The vein Sagent is tapping into with iStudio is a rich one for business intelligence. Query and reporting tools are expected to be the fastest-growing segment of the BI tools market and are expected to account for more than half of the $12 billion in BI tools revenue that International Data Corp., of Framingham, Mass., forecasts to accumulate by 2005.
“[Query and reporting] seem like old news, but its really very important to companies,” said Mark Smith, president of Full Circle Strategies, in Truckee, Calif. “Theyre still spending a lot of money on it.”
Smith said companies are finding Web-based reporting tools particularly useful, since they offer broader and easier deployment than traditional client/server tools. “Companies are focused on getting information out to more and more people,” he said. “Its critical for providing more visibility.”
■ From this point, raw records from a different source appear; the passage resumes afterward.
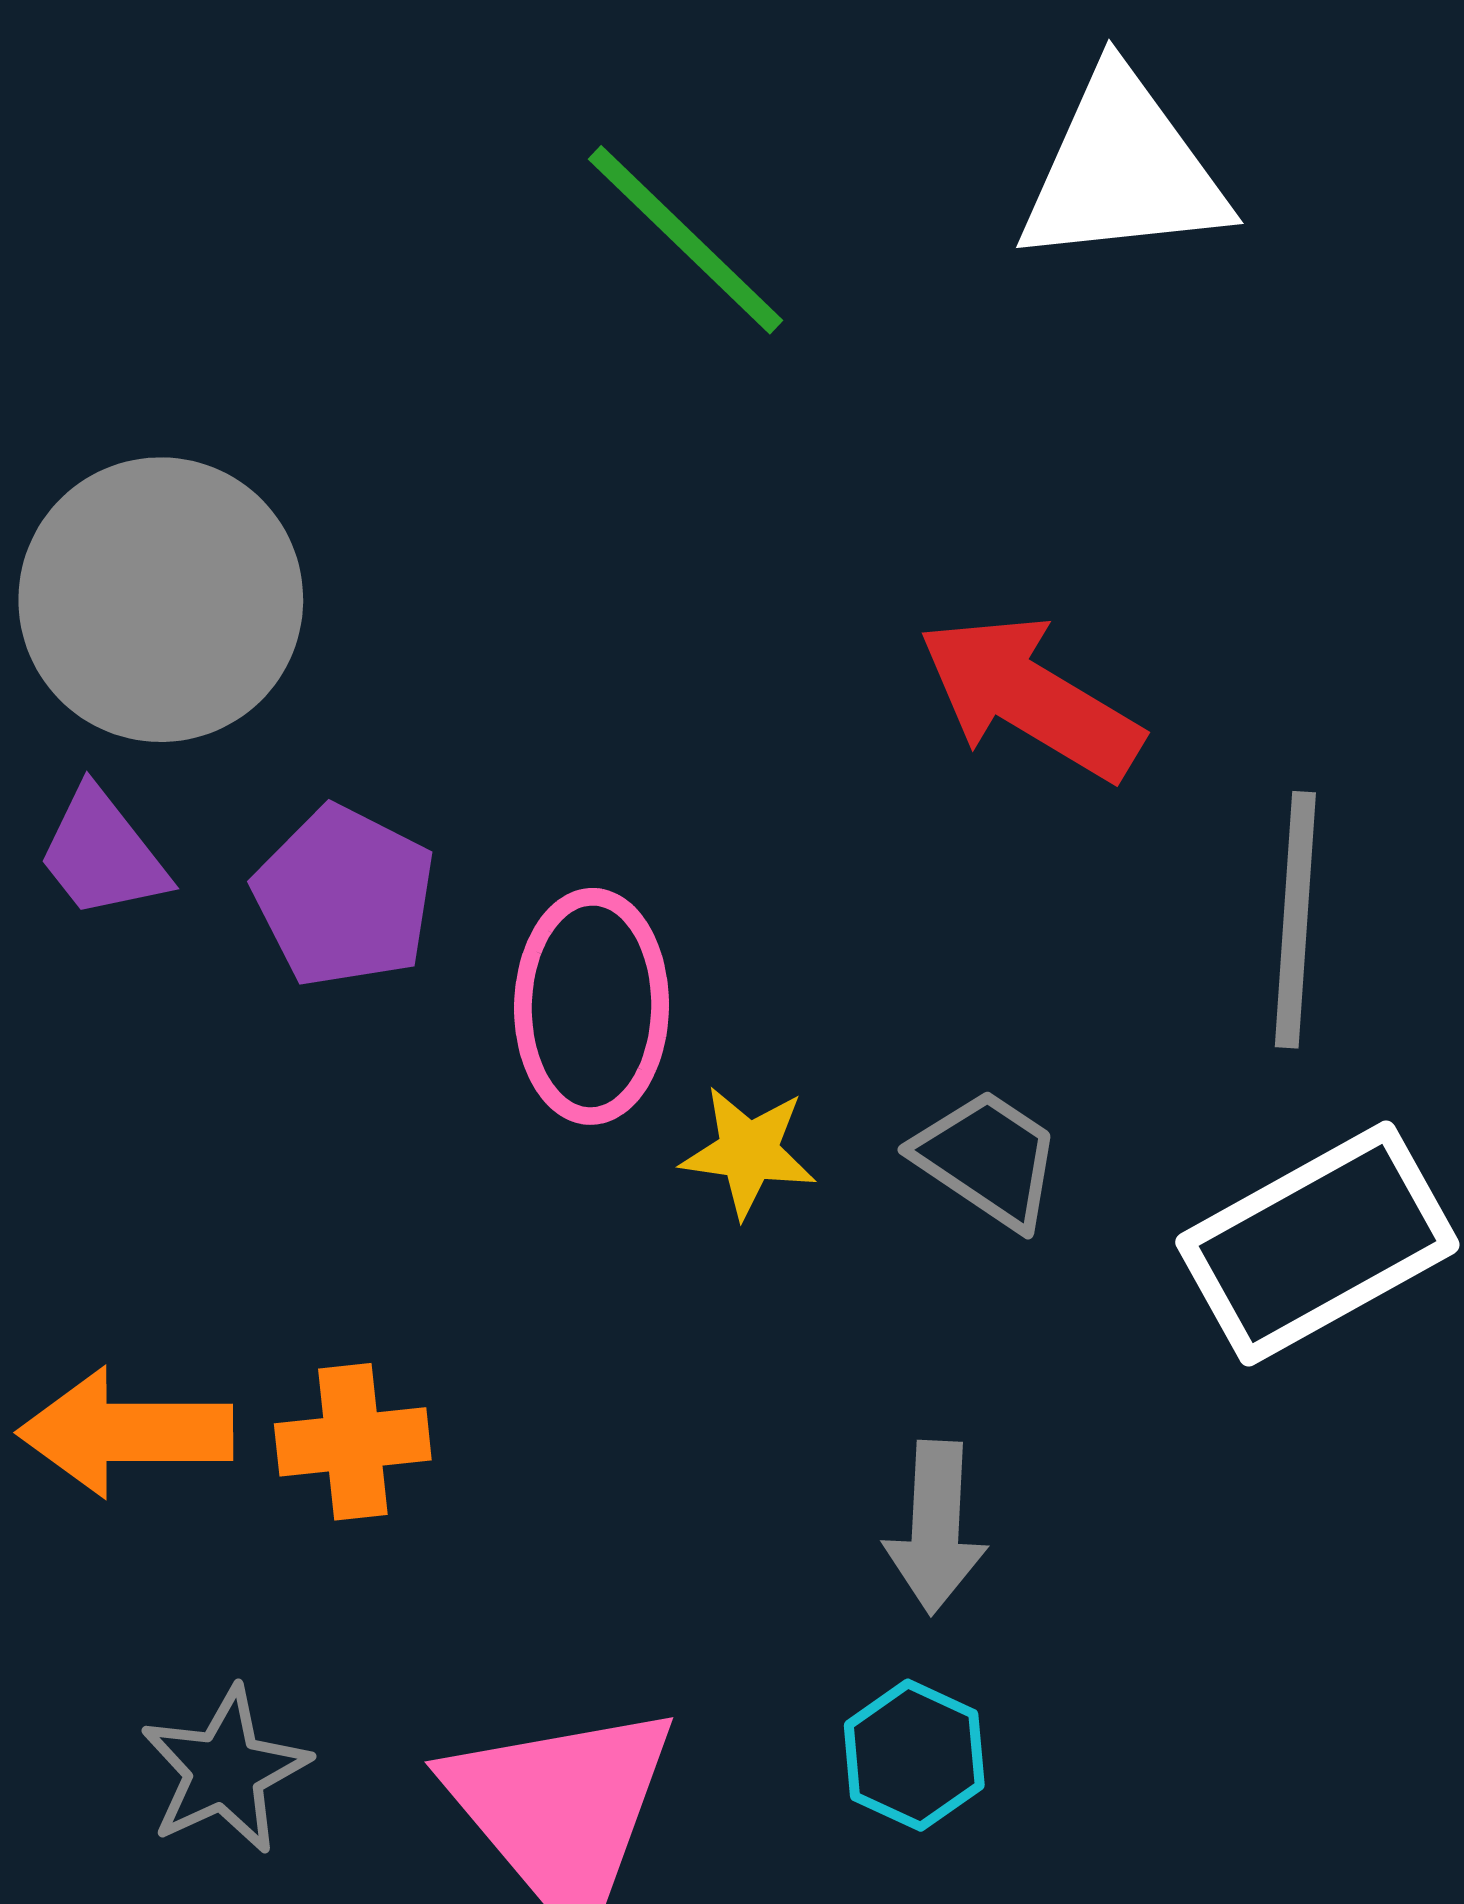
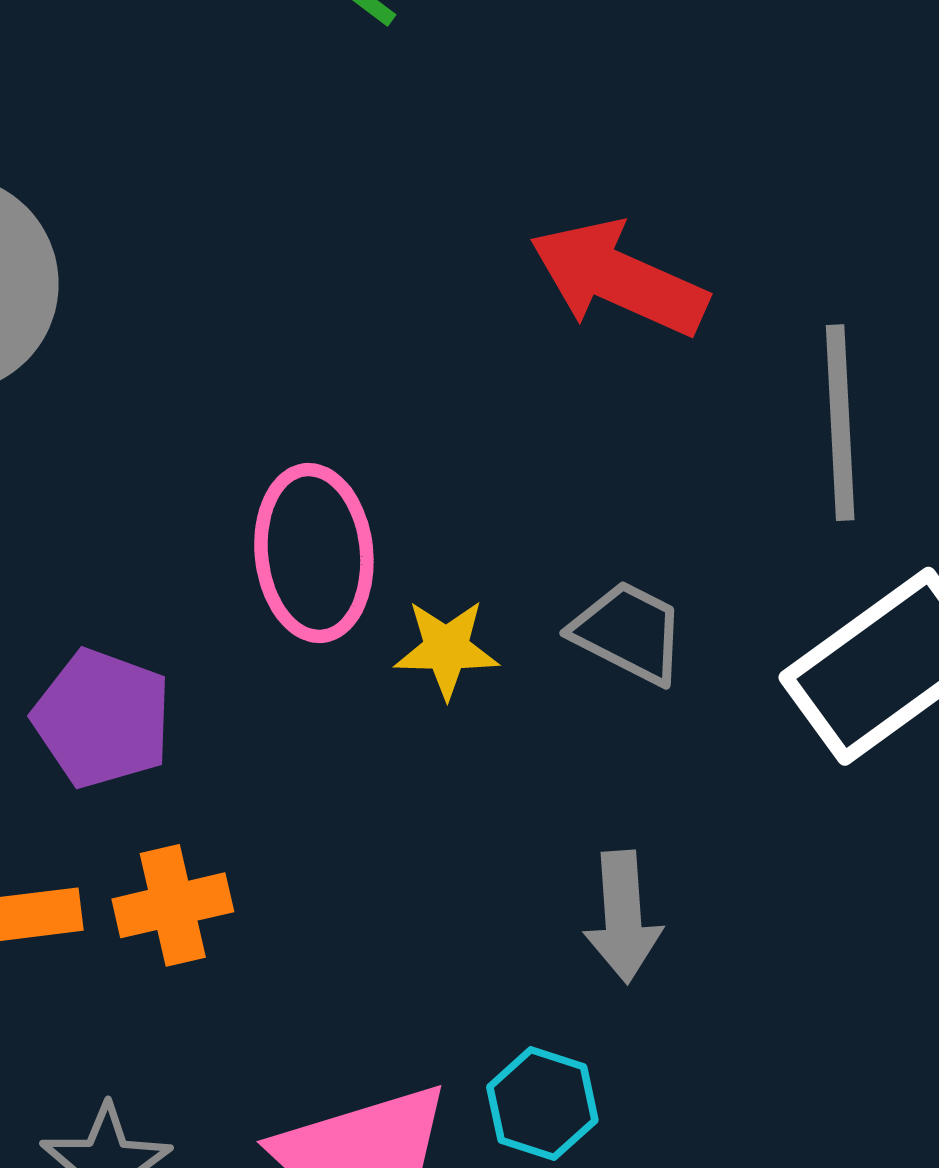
purple pentagon: (344, 897) -> (102, 718), moved
cyan hexagon: (914, 1755) -> (542, 1104), moved

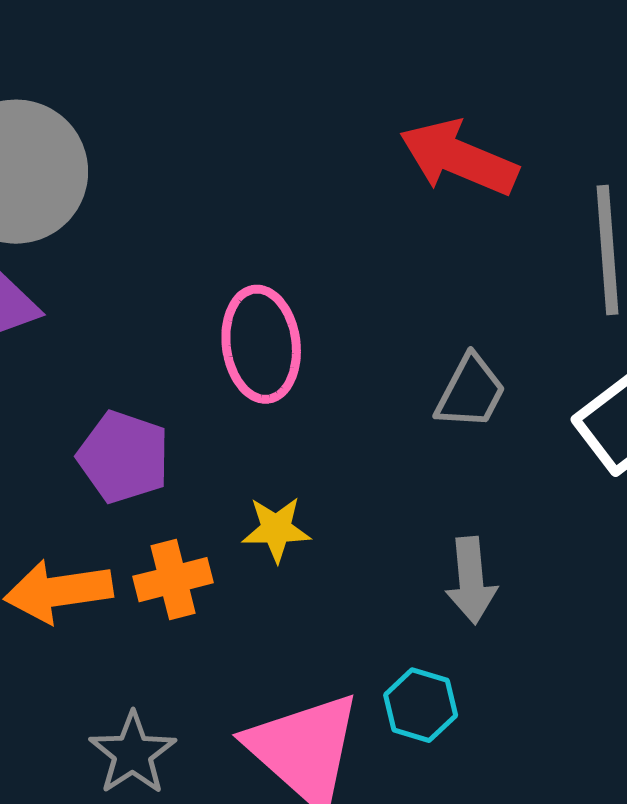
gray trapezoid: (629, 632) -> (471, 392), turned 92
yellow star: (446, 649) -> (276, 529), moved

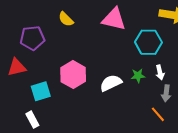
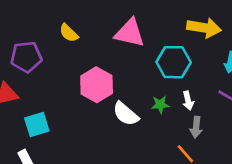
pink hexagon: (73, 75) -> (97, 85), moved
white semicircle: (111, 83) -> (126, 114), turned -115

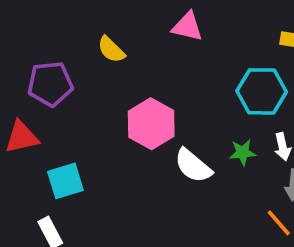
pink triangle: (130, 33) -> (187, 27), moved, size x0.7

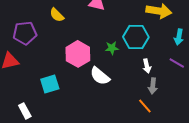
green star: (243, 152) -> (112, 48), moved
cyan square: (65, 181) -> (50, 84), moved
Glen MacDonell, manager of data management and analysis at the American Automobile Association, in Heathrow, Fla., echoed those sentiments. MacDonell is overseeing a deployment of Cognos Inc. BI technology for query, reporting and analysis, including Cognos Impromptu Web Reports, for AAAs travel business. Reports are now available through the organizations intranet, but AAA plans to replace this “spoon-feeding” of reports with delivering ad hoc query and analysis capabilities to users, MacDonell said.
“The key is, in this and other industries where you sell multiple products and have tons of transactions, you can give your users early warning signs of when products arent moving and sales are flattening,” MacDonell said.
Companies are also finding use for reporting technology outside their organizations. Bryan Kelly, lead developer of TManage Inc., an Austin, Texas, company that sells remote networking solutions and services, uses Version 5 of Actuate Corp.s Developers Workbench to create reports for about 100 internal users, plus anywhere from five to 10 users at each of 30 companies TManage sells to.
“Your partners and major customers want to know the issues that are affecting their business,” Kelly said. “They can use [the reports] to find out about the state of their business in an easy-to-use format. You can deliver customer-specific information to them.”